Proprio la delicatissima attenzione richiesta in questi casi, spinge dunque ad interrogativi molto seri sulla verità di quanto affermato dalla Romano: ovvero di essersi convertita all'Islam "in piena libertà e senza alcuna costrizione".
Tanto per avere un termine di paragone, se un adulto desiderasse convertirsi al cristianesimo sarebbe obbligato a chiedere alla Chiesa cattolica di essere preparato attraverso un percorso della durata almeno di due anni e che, naturalmente, dovrebbe avvenire in condizioni di assoluta libertà. Cosa penseremmo di una persona che venisse rapita da una "setta cristiana" e che dopo diciotto mesi (nemmeno due anni...) una volta liberata dicesse di voler appartenere alla medesima setta dei carnefici? Tutti grideremmo alla violenza e nessuno crederebbe neppure per un'istante ad una vera conversione.

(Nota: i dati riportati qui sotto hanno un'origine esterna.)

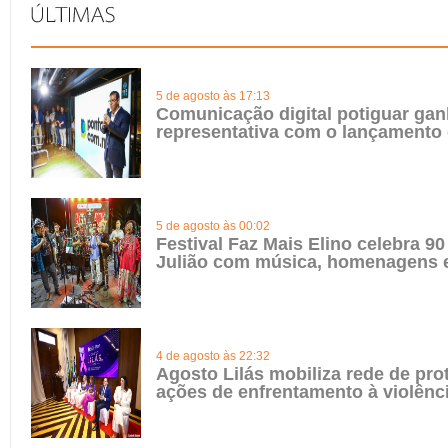
5 de agosto às 17:13
Comunicação digital potiguar gan
representativa com o lançamento
5 de agosto às 00:02
Festival Faz Mais Elino celebra 90
Julião com música, homenagens e
4 de agosto às 22:32
Agosto Lilás mobiliza rede de pro
ações de enfrentamento à violênc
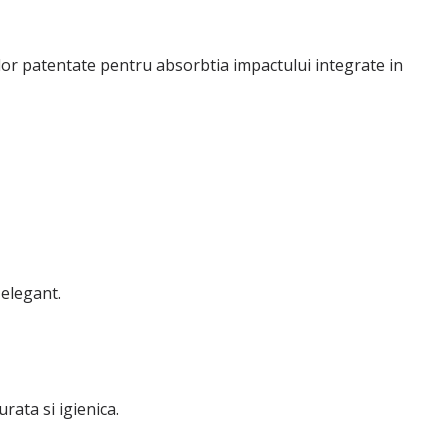
lelor patentate pentru absorbtia impactului integrate in
elegant.
ata si igienica.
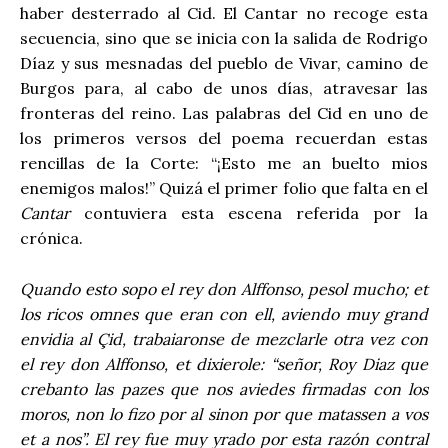
haber desterrado al Cid. El Cantar no recoge esta
secuencia, sino que se inicia con la salida de Rodrigo
Díaz y sus mesnadas del pueblo de Vivar, camino de
Burgos para, al cabo de unos días, atravesar las
fronteras del reino. Las palabras del Cid en uno de
los primeros versos del poema recuerdan estas
rencillas de la Corte: “¡Esto me an buelto mios
enemigos malos!” Quizá el primer folio que falta en el
Cantar
contuviera esta escena referida por la
crónica.
Quando esto sopo el rey don Alffonso, pesol mucho; et
los ricos omnes que eran con ell, aviendo muy grand
envidia al Çid, trabaiaronse de mezclarle otra vez con
el rey don Alffonso, et dixierole: “señor, Roy Diaz que
crebanto las pazes que nos aviedes firmadas con los
moros, non lo fizo por al sinon por que matassen a vos
et a nos”. El rey fue muy yrado por esta razón contral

Nel caso della Romano poi, come sottolineato da questa agenzia, esiste il fortissimo sospetto che Silvia sia vittima della Sindrome di Stoccolma: la perdita totale del controllo sulla propria vita subita l'ostaggio, difficilissima da gestire, diventa sopportabile quando la vittima s'identifica con le motivazioni dei carnefici ovvero, detto in altri termini, se ne "innamora".
Sarebbe auspicabile, in conclusione, che qualche autorevole personalità musulmana spiegasse che anche per quella religione non è possibile accettare come vera una "conversione" avvenuta nelle condizioni che ha dovuto patire Silvia Romano. Che era, non dimentichiamolo, prigioniera degli jihadista di al-Shabaab: un gruppo affiliato ad al-Qaeda, e protagonista di numerose stragi e sanguinosi attentati.